Se proprio non possiamo rinunciare al concetto di radici, almeno facciamolo sulla scia del saggista svizzero Denis de Rougemont che, in una celebre conferenza del 1963, sviluppò un’idea di identità come frutto di relazioni, parlando di radici orizzontali e non verticali, ancorate alla conoscenza e alla cultura, piuttosto che all’appartenenza territoriale. Secondo: l’identità non è unicità. Al contrario, essa delinea una comunanza, un’appartenenza, un insieme del quale si fa parte. È quindi evidente che, almeno in linea teorica, l’identità non possa essere un parametro di divisione e separazione, bensì di unificazione e relazione.

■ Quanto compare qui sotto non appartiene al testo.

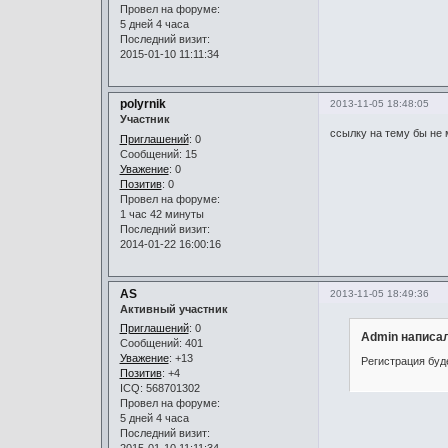
Провел на форуме:
5 дней 4 часа
Последний визит:
2015-01-10 11:11:34
polyrnik
2013-11-05 18:48:05
Участник
ссылку на тему бы не 
Приглашений
: 0
Сообщений: 15
Уважение
:
0
Позитив
: 0
Провел на форуме:
1 час 42 минуты
Последний визит:
2014-01-22 16:00:16
AS
2013-11-05 18:49:36
Активный участник
Приглашений
: 0
Admin написал
Сообщений: 401
Уважение
:
+13
Регистрация буд
Позитив
: +4
ICQ: 568701302
Провел на форуме:
5 дней 4 часа
Последний визит:
2015-01-10 11:11:34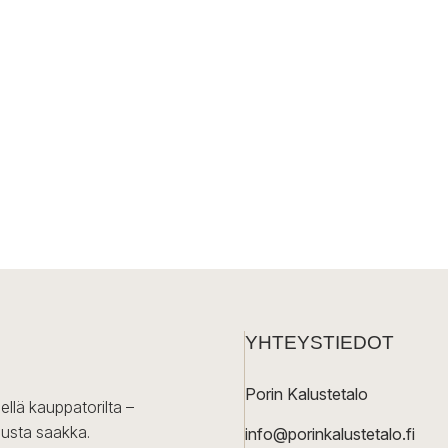
YHTEYSTIEDOT
Porin Kalustetalo
ellä kauppatorilta –
lusta saakka.
info@porinkalustetalo.fi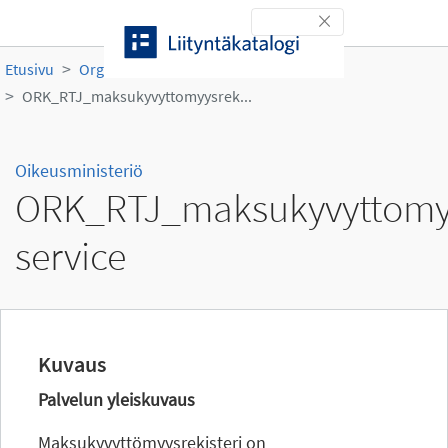
Siirry sisältöön
Toggle navigation
Etusivu
Organisaatiot
Oikeusministeriö
ORK_RTJ_maksukyvyttomyysrek...
Oikeusministeriö
ORK_RTJ_maksukyvyttomyys
service
Kuvaus
Palvelun yleiskuvaus
Maksukyvyttömyysrekisteri on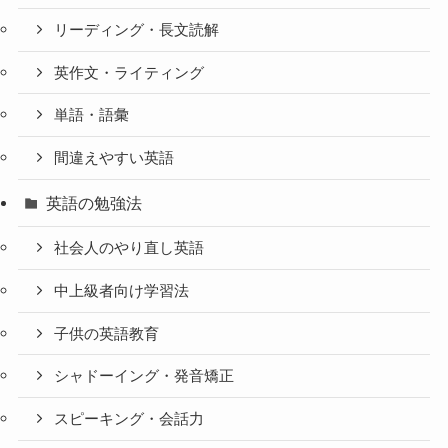
リーディング・長文読解
英作文・ライティング
単語・語彙
間違えやすい英語
英語の勉強法
社会人のやり直し英語
中上級者向け学習法
子供の英語教育
シャドーイング・発音矯正
スピーキング・会話力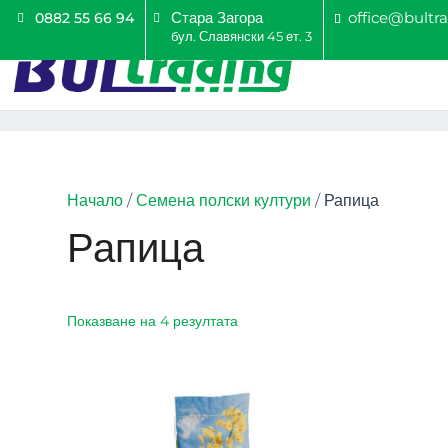
Стара Загора
office@bultr
0882 55 66 94
бул. Славянски 45 ет. 3
Начало
/
Семена полски култури
/ Рапица
Рапица
Показване на 4 резултата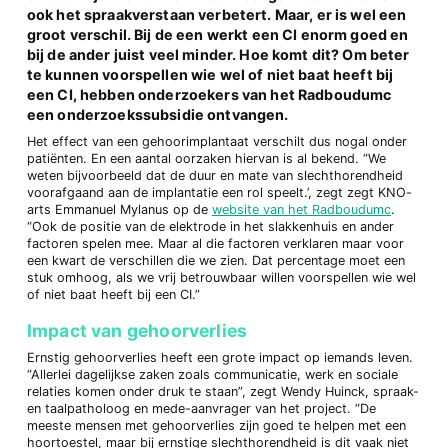
ook het spraakverstaan verbetert. Maar, er is wel een
groot verschil. Bij de een werkt een CI enorm goed en
bij de ander juist veel minder. Hoe komt dit? Om beter
te kunnen voorspellen wie wel of niet baat heeft bij
een CI, hebben onderzoekers van het Radboudumc
een onderzoekssubsidie ontvangen.
Het effect van een gehoorimplantaat verschilt dus nogal onder
patiënten. En een aantal oorzaken hiervan is al bekend. “We
weten bijvoorbeeld dat de duur en mate van slechthorendheid
voorafgaand aan de implantatie een rol speelt.’, zegt zegt KNO-
arts Emmanuel Mylanus op de
website van het Radboudumc
.
“Ook de positie van de elektrode in het slakkenhuis en ander
factoren spelen mee. Maar al die factoren verklaren maar voor
een kwart de verschillen die we zien. Dat percentage moet een
stuk omhoog, als we vrij betrouwbaar willen voorspellen wie wel
of niet baat heeft bij een CI.”
Impact van gehoorverlies
Ernstig gehoorverlies heeft een grote impact op iemands leven.
“Allerlei dagelijkse zaken zoals communicatie, werk en sociale
relaties komen onder druk te staan”, zegt Wendy Huinck, spraak-
en taalpatholoog en mede-aanvrager van het project. “De
meeste mensen met gehoorverlies zijn goed te helpen met een
hoortoestel, maar bij ernstige slechthorendheid is dit vaak niet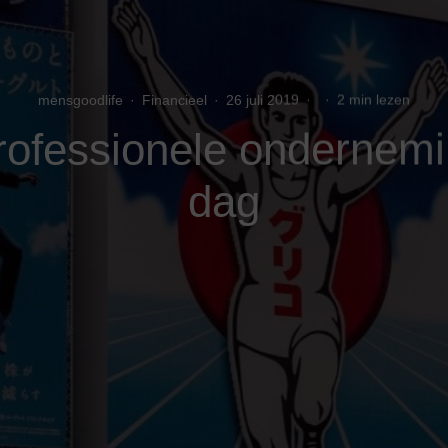
mensgoodlife
·
Financieel
·
26 juli 2019
·
·
2 min lezen
rofessionele ondernemi
dag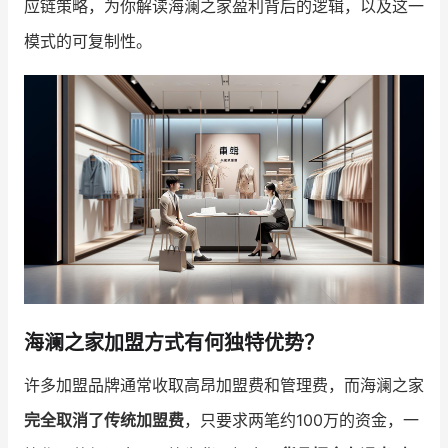
应链策略，为你解读海澜之家盈利背后的逻辑，以及这一
模式的可复制性。
增长俱乐部
增长俱乐部
有赞商盟
商家社区
社群交流
合作共进
入驻有赞
认证代理商
认证服务商
设计服务商
有赞云
数据通服务
海澜之家加盟方式有何独特优势？
许多加盟品牌通常收取高昂加盟费和管理费，而海澜之家
完全取消了传统加盟费
，只要求两笔约100万的资金，一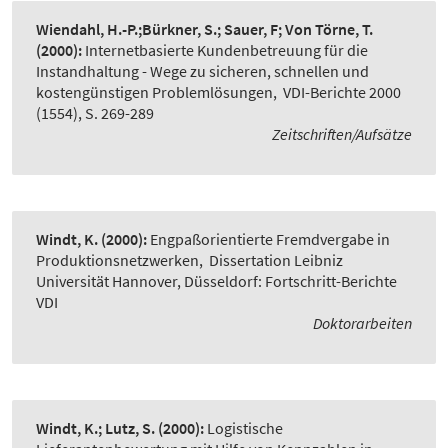
Wiendahl, H.-P.;Bürkner, S.; Sauer, F; Von Törne, T.
(2000):
Internetbasierte Kundenbetreuung für die
Instandhaltung - Wege zu sicheren, schnellen und
kostengünstigen Problemlösungen
,
VDI-Berichte 2000
(1554), S. 269-289
Zeitschriften/Aufsätze
Windt, K.
(2000):
Engpaßorientierte Fremdvergabe in
Produktionsnetzwerken
,
Dissertation Leibniz
Universität Hannover, Düsseldorf: Fortschritt-Berichte
VDI
Doktorarbeiten
Windt, K.; Lutz, S.
(2000):
Logistische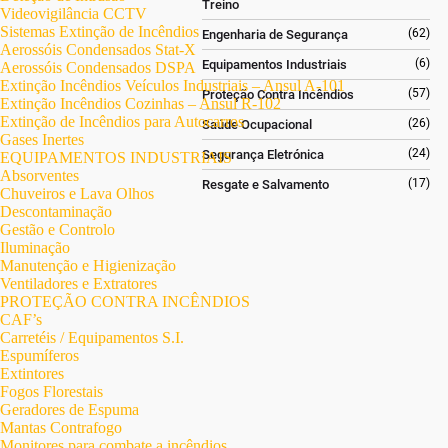
Treino
Videovigilância CCTV
Sistemas Extinção de Incêndios
(62)
Engenharia de Segurança
Aerossóis Condensados Stat-X
(6)
Equipamentos Industriais
Aerossóis Condensados DSPA
Extinção Incêndios Veículos Industriais – Ansul A-101
(57)
Proteção Contra Incêndios
Extinção Incêndios Cozinhas – Ansul R-102
Extinção de Incêndios para Autocarros
(26)
Saúde Ocupacional
Gases Inertes
(24)
Segurança Eletrónica
EQUIPAMENTOS INDUSTRIAIS
Absorventes
(17)
Resgate e Salvamento
Chuveiros e Lava Olhos
Descontaminação
Gestão e Controlo
Iluminação
Manutenção e Higienização
Ventiladores e Extratores
PROTEÇÃO CONTRA INCÊNDIOS
CAF’s
Carretéis / Equipamentos S.I.
Espumíferos
Extintores
Fogos Florestais
Geradores de Espuma
Mantas Contrafogo
Monitores para combate a incêndios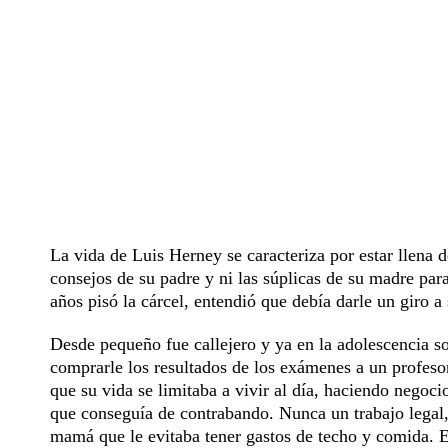
La vida de Luis Herney se caracteriza por estar llena 
consejos de su padre y ni las súplicas de su madre para 
años pisó la cárcel, entendió que debía darle un giro a
Desde pequeño fue callejero y ya en la adolescencia so
comprarle los resultados de los exámenes a un profeso
que su vida se limitaba a vivir al día, haciendo negoc
que conseguía de contrabando. Nunca un trabajo legal, 
mamá que le evitaba tener gastos de techo y comida. Es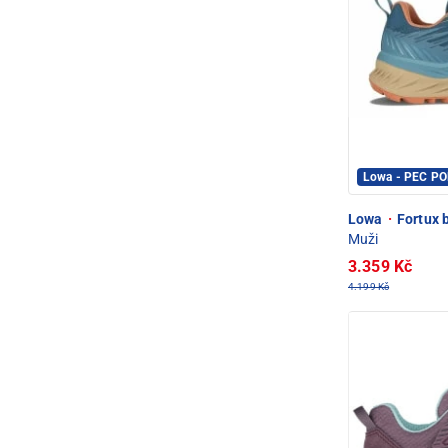
Lowa - PEC P
Lowa
·
Fortux 
Muži
3.359 Kč
4.199 Kč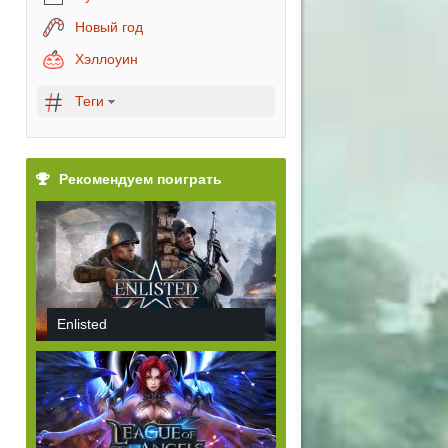
Новый год
Хэллоуин
Теги
Рекомендуем поиграть
Enlisted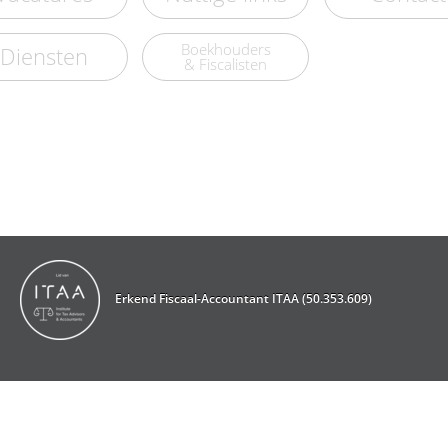
Boekhouders
Diensten
& Fiscalisten
Erkend Fiscaal-Accountant ITAA (50.353.609)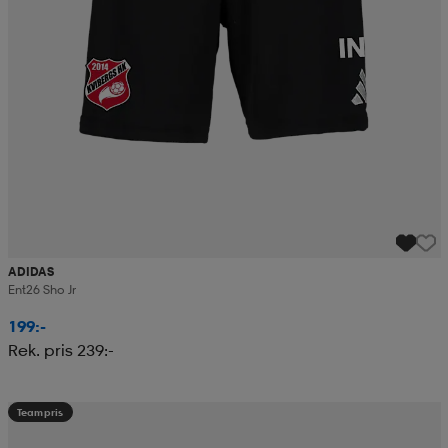
ADIDAS
Ent26 Sho Jr
199:-
Rek. pris 239:-
Teampris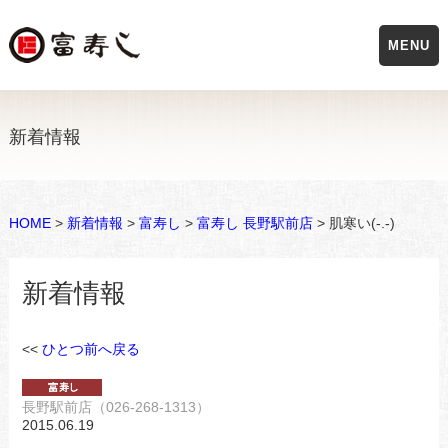
MENU
新着情報
HOME
>
新着情報
>
富寿し
>
富寿し 長野駅前店
> 肌寒い(-.-)
新着情報
<<
ひとつ前へ戻る
長野駅前店（026-268-1313）
2015.06.19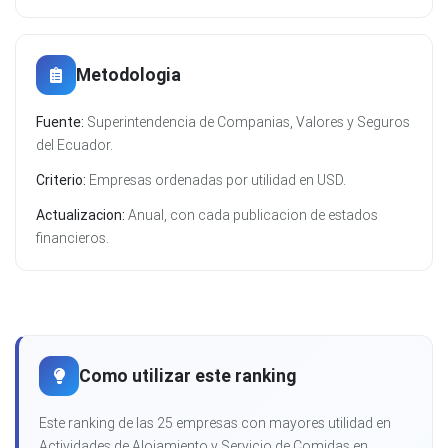
Metodologia
Fuente:
Superintendencia de Companias, Valores y Seguros
del Ecuador.
Criterio:
Empresas ordenadas por utilidad en USD.
Actualizacion:
Anual, con cada publicacion de estados
financieros.
Como utilizar este ranking
Este ranking de las 25 empresas con mayores utilidad en
Actividades de Alojamiento y Servicio de Comidas en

Nel momento in cui accettiamo la non unicità dell’identità (parliamo sempre in termini esistenziali e sociali, non di logica matematica), accettiamo il fatto che essa non sia un concetto individuale, ma collettivo, comunitario, relazionale. Certo riguarda ciascuno di noi, ma appunto in relazione agli altri: del resto come potremmo delineare la nostra identità se non potessimo confrontarla con quella di qualcun altro, così come distinguiamo due oggetti grazie ai loro profili?

Gli oggetti però sono statici. E siamo al terzo “non”: l’identità non è statica. L’identità muta, nel tempo, nello spazio e in relazione alle altre identità. Pensiamo a quanto sia dipendente dallo spazio geografico, dall’ambiente e anche dallo spazio che potremmo chiamare “cognitivo-digitale”, cioè quello che si rappresenta nella nostra testa a seguito dei flussi di informazione e degli scambi comunicativi che continuamente intercettiamo nel nostro vivere digitale. Per un padre e un figlio nati rispettivamente negli anni ’60 del Novecento e all’inizio dei Duemila, stesse radici, stesse tradizioni, stesso credo religioso, stesse scuole, stessa squadra del cuore... insomma diremmo quasi identici, ecco, per loro due quanto è diverso il mondo e quindi la loro identità inserita in esso?

La geografia cognitivo-digitale nella testa del figlio è completamente altra rispetto a quella del padre: gli spazi, le relazioni, gli scambi, le informazioni del mondo hanno misure, tempi e proporzioni del tutto differenti. Il web ha trasformato il mondo, così come le guerre, per motivi e con esiti diversi, ma che tragicamente si formulano allo stesso modo: il mondo oggi è più piccolo. Uno lo ha visto rimpicciolirsi, l’altro è nato che già era così, dunque quale identità condivideranno quel padre e quel figlio? Una parte, forse. O una delle tante, se preferiamo. Siamo giunti quindi all’ultimo aspetto da confutare: l’identità non è soltanto una. Ciascuno di noi ne indossa e ne interpreta molte contemporaneamente, riconducendole a unità (almeno per sopravvivere) e allestendo un metodo per farle convivere al proprio interno. La nostra identità, se esiste, è molte identità diverse insieme. “Identità diverse” è un insulto teoretico alla buona filosofia, quanto meno è una colossale contraddizione, ma come scrisse il poeta Walt Whitman: « Mi contraddico? Molto bene, allora, mi contraddico. Sono vasto, contengo moltitudini».